The great news for the industry is that engineering activity has stabilized and could be poised for further growth when macro conditions improve.
The Details
- YTD, engineering annual contract value is up 33%.
- There were 28% more engineering awards in 1H24 than in 1H23.
- On a regional basis, the majority of 1H24 ACV growth came from the Americas and APAC.
- In terms of industry, most of the growth was in the energy and healthcare sectors.
What’s Next
Spending in the engineering market today continues to be largely in-house as opposed to outsourcing. And a lot of this internal spending is done through global capability centers (GCCs).
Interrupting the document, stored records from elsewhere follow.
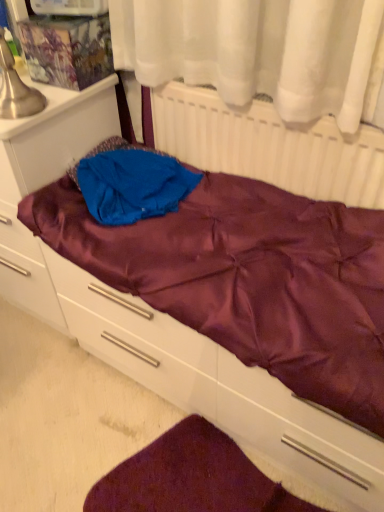 You are a GUI agent. You are given a task and a screenshot of the screen. Output one action in this format:
    pyautogui.click(x=<x>, y=<y>)
    Task: Click on the empty space that is ontop of white matte radiator at upper center (from a real-world perspective)
    This screenshot has width=384, height=512.
    Given the screenshot: What is the action you would take?
    pyautogui.click(x=254, y=97)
As we’ve discussed, some GCCs are thriving while others are struggling to find the talent at the scale and cost they need.
And, when companies do go external for engineering services, they tend to do so with project-based or staffing engagements. Outsourcing awards in this space – like ADM – are very susceptible to downturns in discretionary spending. This is one of the reasons for the slowdown in 2023.
The combination of two factors – 1) continued scarcity of engineering talent at the scale and price that enterprises need and 2) a potential easing of discretionary spending pressure – could be signaling that engineering services is poised for future growth.